Ce qui fit rire Yurisha.

-Comme une enfant. Un peu plus vite que la normale, mais ça changera à l'âge adulte.

Elle marqua une pause.

-Vous pouvez garder les couvertures. Elles ne lui serviront pas à grand chose ici mais elles peuvent toujours guérir ses égratignures et chasser ses peurs. Et vous devez lui choisir un autre nom, c'est important, et ne jamais l'appeler Asha.

-Pourquoi faire tout ça? questionna Shiro, aussi horrible cela puisse-t-il être pour Yurisha. Pourquoi tant en faire pour vos enfants? Pourquoi ne pas les laisser mourir et les ramener comme vous? Pourquoi ne pas vous tenir qu'entre vous?

Heureusement pour lui, Yurisha lui accorda un sourire compréhensif, indulgent même.

-J'aime mes sœurs, répondit-elle, et un jour j'aimerai Kodai comme mon frère. Mais tu ne saisis pas encore la chance que c'est de pouvoir encore marcher parmi les hommes. De pouvoir vivre encore un peu. Mieux, de savoir que même mort tu peux créer quelque chose de beau.

-Vous mourriez pour de bon, sans nous?

-Sans vous, fit pensivement Yurisha. Nous n'aurions jamais de nouveaux individus. Nous ne pourrions jamais retrouver des miettes de ce que nous étions.

-Humaine, comprit Sanada.

-Il y a très longtemps. Mais l'idée que nous filles y grandiront elles aussi suffit à nous rendre heureuses. Et ce n'est pas cruel, ajouta-t-elle, le devançant. Nous les revoyons toutes à la fin.

Ce fut à cet instant précis qu'il sentit le premier pincement dans sa joue. Yurisha le considéra avec un sourire avant de se retourner vers l'horizon, comme si elle écoutait un son au loin.

-Je vais y aller avant de m'incruster trop longtemps, dit-elle en se levant. Au revoir, Sanada.

Et sans plus, juste un toucher sur sa peau, un souffle de vent, elle était partie. Ce fut un cri de Kaoru qui le fit se réveiller - se réveiller, oui, il s'était apparemment endormi sur la terrasse. Asha essayait de sortir du panier, on aurait dit une chenille en coton qui ne savait pas ramper que Kaoru essayait en vain de retenir.
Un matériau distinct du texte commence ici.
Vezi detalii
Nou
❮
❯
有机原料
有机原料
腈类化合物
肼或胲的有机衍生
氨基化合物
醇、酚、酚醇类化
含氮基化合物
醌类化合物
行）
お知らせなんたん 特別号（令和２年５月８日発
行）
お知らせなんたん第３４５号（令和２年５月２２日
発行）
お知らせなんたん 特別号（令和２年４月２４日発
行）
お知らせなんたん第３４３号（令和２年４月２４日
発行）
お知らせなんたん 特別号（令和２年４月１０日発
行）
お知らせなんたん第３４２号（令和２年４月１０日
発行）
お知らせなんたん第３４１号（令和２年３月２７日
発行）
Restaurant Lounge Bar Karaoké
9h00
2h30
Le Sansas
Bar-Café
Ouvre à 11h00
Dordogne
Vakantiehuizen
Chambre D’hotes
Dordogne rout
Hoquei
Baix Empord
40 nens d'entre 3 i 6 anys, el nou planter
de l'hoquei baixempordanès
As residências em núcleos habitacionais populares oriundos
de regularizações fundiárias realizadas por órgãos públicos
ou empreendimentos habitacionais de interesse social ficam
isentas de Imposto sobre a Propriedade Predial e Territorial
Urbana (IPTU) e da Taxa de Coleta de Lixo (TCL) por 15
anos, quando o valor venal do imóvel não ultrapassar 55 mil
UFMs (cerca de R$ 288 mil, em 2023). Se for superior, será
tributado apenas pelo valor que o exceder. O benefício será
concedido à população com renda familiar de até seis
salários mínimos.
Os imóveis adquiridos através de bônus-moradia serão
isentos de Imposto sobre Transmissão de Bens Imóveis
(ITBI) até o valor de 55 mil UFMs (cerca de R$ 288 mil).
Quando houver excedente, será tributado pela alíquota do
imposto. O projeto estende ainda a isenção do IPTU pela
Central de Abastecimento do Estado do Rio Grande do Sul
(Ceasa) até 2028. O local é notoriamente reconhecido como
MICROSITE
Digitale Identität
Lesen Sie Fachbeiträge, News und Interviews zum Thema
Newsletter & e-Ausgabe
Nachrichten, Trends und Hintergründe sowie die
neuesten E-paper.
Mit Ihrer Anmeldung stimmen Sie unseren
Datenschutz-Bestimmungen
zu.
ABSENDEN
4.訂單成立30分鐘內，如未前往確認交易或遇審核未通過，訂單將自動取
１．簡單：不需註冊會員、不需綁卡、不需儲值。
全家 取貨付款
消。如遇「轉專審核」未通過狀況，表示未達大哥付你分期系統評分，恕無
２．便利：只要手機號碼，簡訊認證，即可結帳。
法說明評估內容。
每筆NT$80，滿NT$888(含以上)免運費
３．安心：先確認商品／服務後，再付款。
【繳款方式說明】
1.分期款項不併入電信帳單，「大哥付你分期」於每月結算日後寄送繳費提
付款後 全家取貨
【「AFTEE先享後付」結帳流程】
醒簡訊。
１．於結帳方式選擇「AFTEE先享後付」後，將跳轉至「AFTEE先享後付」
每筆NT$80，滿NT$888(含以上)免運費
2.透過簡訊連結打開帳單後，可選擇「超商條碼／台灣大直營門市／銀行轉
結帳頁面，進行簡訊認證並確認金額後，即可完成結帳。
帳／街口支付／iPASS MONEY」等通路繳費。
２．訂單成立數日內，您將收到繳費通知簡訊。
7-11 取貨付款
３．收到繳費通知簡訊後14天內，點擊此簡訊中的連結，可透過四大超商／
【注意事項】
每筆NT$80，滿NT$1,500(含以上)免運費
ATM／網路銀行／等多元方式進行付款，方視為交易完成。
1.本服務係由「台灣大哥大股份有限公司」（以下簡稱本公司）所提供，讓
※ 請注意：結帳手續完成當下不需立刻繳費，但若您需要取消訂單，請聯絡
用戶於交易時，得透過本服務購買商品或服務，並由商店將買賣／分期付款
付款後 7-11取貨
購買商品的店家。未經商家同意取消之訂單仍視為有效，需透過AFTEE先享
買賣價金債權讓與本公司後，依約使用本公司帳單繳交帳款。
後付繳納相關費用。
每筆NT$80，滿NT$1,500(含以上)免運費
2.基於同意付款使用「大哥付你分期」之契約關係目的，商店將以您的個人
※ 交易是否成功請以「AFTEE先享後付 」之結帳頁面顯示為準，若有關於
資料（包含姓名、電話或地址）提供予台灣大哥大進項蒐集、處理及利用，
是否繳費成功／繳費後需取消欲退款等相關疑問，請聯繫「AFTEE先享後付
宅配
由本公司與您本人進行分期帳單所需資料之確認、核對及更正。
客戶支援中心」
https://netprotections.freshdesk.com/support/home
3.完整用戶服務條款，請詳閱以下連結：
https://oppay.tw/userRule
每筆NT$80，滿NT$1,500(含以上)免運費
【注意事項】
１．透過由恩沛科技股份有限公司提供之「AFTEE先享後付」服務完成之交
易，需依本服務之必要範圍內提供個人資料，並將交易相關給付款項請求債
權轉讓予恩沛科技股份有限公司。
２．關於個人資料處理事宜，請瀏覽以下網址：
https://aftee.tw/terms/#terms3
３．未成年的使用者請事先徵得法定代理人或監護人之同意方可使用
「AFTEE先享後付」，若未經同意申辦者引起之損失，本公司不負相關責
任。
-Mio, appela-t-il, la main tendue vers la petite fille. Mio.

Mio se dégagea du cocon à moitié du cocon pour lui faire un grand sourire et Kaoru l'attrapa enfin sans qu'elle ne se débatte.

-C'est elle? demanda-t-elle avec un air heureusement presque pas horrifié - enfin, si, un peu, mais c'était l'amour avoué de Kaoru pour les enfants qui la faisait grimacer ainsi, pas le fait que ce soit l'enfant de Starsha.

Mio, elle, souriait toujours, inconsciente de l'agacement de sa future maman ou belle-maman. Ce n'était pas une nouvelle née ni même un nourrisson. Elle avait l'air d'avoir au moins un an. Elle marcherait bientôt et elle parlerait dans à peine plus longtemps. Shiro lui adressa un sourire, la même sensation désagréable se propageant déjà dans ses gencives.

-C'est elle. Tu veux que je la prenne?

Kaoru fit non de la tête, le considérant avec un sourire.

-Tu as pâli. Rentre à l'intérieur avant de cramer au soleil, dit-elle avant de faire demi tour. Je vais chercher Mamoru.

Seul dans la cuisine, il ramassa toutes les couvertures, preuve supplémentaire qu'il n'avait pas rêvé. Elles étoufferaient Mio s'il les mettait toutes dans son lit mais il pouvait les répartir entre Suzume et elle.

Il vérifia quand même avant d'aller rejoindre Mamoru et Kaoru. Le poisson avait disparu du réfrigérateur. Il eut un sourire, referma la porte et contempla l'obscurité un instant avant d'aller rejoindre le reste de sa famille.